The issue of pharmaceuticals turning up in public water supplies has been in the news since at least 2001. We think (and we think most people think) it's a potentially serious issue that needs to be addressed efficiently and effectively. But the fact is that in New York State we don't have any statutory guidelines, any effluent standards for the discharge of pharmaceuticals from hospitals, kitchen sinks, wastewater treatment plants or anywhere else. Discharge is unregulated under state law, except for the 5 percent or so of pharmaceuticals classified as hazardous and subject to federal control. And the federal government, the US EPA, has just barely finished taking public comments on how to deal with the problem. They're stewing over the substantial public input right now, trying to figure it out.

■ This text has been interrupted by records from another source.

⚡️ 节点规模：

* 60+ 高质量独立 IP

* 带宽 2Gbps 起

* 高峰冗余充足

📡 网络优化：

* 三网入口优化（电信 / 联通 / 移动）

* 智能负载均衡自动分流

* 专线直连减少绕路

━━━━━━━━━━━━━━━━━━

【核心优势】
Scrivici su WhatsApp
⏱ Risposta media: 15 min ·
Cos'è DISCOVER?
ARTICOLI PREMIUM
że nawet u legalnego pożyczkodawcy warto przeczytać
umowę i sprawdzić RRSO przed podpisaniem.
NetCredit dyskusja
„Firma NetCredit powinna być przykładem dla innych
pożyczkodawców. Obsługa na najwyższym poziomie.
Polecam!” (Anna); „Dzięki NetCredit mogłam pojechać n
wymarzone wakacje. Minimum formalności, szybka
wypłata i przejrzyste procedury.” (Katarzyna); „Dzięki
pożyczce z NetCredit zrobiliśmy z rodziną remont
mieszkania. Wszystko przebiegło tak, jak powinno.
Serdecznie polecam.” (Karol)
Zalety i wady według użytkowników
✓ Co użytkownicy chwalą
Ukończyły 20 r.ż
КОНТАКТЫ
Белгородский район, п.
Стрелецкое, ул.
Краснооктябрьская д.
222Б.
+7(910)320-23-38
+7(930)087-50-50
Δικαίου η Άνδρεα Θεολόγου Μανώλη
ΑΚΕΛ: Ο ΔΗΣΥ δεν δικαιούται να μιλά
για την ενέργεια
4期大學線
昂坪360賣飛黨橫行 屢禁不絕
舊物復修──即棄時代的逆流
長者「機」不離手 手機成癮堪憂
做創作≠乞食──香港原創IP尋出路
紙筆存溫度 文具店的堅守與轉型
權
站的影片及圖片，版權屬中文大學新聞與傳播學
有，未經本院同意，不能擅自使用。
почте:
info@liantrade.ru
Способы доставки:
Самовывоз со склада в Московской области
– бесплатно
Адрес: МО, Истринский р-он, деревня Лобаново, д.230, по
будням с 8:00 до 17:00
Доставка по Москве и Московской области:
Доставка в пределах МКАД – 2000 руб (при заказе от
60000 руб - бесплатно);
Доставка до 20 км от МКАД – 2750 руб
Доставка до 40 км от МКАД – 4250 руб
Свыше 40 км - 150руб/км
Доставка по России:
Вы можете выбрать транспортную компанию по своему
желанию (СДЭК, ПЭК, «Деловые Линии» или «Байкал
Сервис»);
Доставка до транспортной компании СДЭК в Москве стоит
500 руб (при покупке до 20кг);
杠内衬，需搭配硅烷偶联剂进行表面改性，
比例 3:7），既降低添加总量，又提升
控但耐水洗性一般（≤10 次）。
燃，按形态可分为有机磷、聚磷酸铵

And a similar process is happening at the state level where the regulatory agencies - DEC and DOH - are also busy working on guidance for new regs on the issue.

As a result, we find the AG's choice of subjects for prosecution difficult to understand, except from a public relations point of view. Yes, we appreciate the critical importance of protecting the drinking water for nine million people downstate. In fact, like most people in the watershed, we think we appreciate it better than most people downstate do. But the fact is that the AG's settlements signed here in the watershed impose far stricter conditions than current state or federal laws require. And it certainly looks like those conditions are de facto new regulations which apply only here in the watershed. The City had nothing to do with this at all; it's a state issue only, but at its core it's also an ethical issue. Going after only small rural hospitals for something big city and suburban hospitals do on a far grander scale every day isn't just disingenuous, it isn't right. If it's being done for political advantage, it's wrong. And if backlash against it is being milked for political advantage that's wrong too.

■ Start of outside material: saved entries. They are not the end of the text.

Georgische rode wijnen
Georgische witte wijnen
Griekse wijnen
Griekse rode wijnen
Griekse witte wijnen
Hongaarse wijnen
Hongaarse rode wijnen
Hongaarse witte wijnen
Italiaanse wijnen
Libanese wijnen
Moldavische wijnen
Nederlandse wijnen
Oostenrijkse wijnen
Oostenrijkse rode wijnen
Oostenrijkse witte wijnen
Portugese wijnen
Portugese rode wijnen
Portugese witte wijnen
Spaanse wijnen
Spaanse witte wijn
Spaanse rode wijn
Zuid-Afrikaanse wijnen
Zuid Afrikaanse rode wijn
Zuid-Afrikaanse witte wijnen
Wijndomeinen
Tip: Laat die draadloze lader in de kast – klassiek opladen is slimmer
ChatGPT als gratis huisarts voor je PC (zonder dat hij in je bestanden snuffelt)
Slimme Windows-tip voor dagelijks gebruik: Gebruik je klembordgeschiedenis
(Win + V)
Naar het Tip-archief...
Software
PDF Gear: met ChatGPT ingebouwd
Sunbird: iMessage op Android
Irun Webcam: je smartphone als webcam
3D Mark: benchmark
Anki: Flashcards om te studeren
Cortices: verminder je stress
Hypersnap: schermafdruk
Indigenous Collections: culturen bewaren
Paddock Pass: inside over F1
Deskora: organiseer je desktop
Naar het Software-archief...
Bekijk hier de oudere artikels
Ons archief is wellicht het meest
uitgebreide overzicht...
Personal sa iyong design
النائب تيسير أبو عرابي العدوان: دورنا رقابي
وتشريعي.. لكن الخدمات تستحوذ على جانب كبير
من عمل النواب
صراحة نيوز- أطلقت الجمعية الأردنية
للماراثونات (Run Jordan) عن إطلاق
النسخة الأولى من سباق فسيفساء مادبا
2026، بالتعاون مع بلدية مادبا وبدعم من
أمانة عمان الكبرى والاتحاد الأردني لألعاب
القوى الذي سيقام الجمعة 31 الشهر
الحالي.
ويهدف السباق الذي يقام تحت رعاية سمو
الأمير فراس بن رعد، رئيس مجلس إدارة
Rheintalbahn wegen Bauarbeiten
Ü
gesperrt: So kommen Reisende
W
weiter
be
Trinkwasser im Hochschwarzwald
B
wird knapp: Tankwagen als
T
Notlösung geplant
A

But let's be clear. If new regulations are needed to protect the public health - and they certainly appear to be - let's try and make sure they get put in place. But they have to apply statewide, they have to be enforced uniformly, and they have to emerge through the regulatory process, whatever time that takes or hassle is involved. There aren't any shortcuts here where the public health is concerned.

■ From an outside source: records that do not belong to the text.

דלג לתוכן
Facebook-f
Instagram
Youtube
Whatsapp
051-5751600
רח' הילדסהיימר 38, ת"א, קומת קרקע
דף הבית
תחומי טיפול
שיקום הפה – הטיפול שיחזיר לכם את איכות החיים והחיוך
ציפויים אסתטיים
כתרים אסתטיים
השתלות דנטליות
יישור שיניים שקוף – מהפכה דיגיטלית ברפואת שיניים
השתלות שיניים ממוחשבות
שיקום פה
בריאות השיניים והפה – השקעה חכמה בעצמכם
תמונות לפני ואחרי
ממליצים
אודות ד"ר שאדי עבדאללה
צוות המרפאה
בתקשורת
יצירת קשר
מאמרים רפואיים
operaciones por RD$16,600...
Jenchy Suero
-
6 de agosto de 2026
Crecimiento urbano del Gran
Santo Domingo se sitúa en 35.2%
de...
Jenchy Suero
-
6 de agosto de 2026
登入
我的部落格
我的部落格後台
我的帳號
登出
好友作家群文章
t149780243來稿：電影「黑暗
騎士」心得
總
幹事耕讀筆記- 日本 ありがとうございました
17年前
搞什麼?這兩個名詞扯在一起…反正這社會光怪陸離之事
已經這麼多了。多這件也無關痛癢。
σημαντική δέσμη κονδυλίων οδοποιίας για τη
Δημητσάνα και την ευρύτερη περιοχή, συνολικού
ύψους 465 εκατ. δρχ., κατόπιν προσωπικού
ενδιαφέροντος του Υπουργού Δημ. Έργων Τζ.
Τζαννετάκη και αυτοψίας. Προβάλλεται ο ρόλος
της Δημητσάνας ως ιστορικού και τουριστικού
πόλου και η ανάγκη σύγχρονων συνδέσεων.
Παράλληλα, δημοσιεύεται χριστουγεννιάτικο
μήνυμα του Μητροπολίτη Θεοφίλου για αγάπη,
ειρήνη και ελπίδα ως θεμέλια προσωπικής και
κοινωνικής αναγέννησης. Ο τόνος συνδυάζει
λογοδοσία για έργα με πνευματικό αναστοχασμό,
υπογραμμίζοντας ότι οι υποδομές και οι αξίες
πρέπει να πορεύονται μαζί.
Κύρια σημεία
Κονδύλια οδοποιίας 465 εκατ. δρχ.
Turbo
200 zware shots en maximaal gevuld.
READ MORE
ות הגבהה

And speaking of effluent and drugs and the public health, maybe it's time to really reconsider some of our wastewater treatment issues. We've got new and even newer plants going operational all over the watershed, and they work good on bacteria and even a few viruses. But not a single one of them does anything at all to remove pharmaceuticals, hormones, heavy metals, or a range of toxic elements that course through the city's drinking water system entirely unmonitored and unregulated. These are the state-of-the-art systems that are coming on line, and they do absolutely nothing to address this now obviously serious problem.

Could we in the watershed, together with the City's DEP, really protect those nine million people as well as they expect they're being protected? Yes, the technology exists that'll do that. And it costs the same or less as the ones we currently use. Only it isn't the technology that DEP likes, it's the one they've decided, without testing, doesn't work as well, even though it works great all over Europe. Because it's the living wastewater treatment systems, the vegetative reedbeds, the ones that are actually green, that remove these things once and for all, and actually make the water safe enough not to worry about.

So far, our observation is that DEP doesn't seem to care, and isn't interested in doing anything to protect its water supply that the state or the federal government doesn't compel it to. That's only based on 20 or so years of tracking it carefully, and it does reflect a near-complete lack of leadership and vision at the level of New York's mayoral politics. But with both the state and federal regulatory communities looking hard at the issues of unregulated and eternal chemical pollution, maybe there's a chance that can change. Could be, Phoenicia - and Boiceville, that it's worth waiting for.